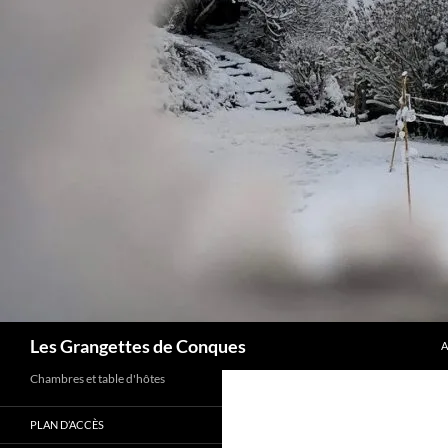
A
Recherche
Les Grangettes de Conques
A
Chambres et table d'hôtes
PLAN D’ACCÈS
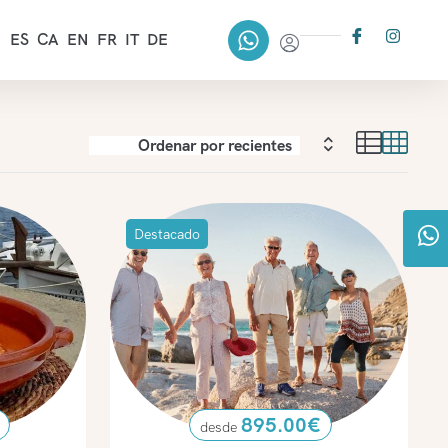
ES
CA
EN
FR
IT
DE
Filtros
Destacado
895.00
€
● ● ●
Your goal: Each line of the data needs to be output exactly, with any image excluded.

Output below:
A
Recherche
Les Grangettes de Conques
A
Chambres et table d'hôtes
PLAN D’ACCÈS
ES
CA
EN
FR
IT
DE
Filtros
Destacado
895.00
€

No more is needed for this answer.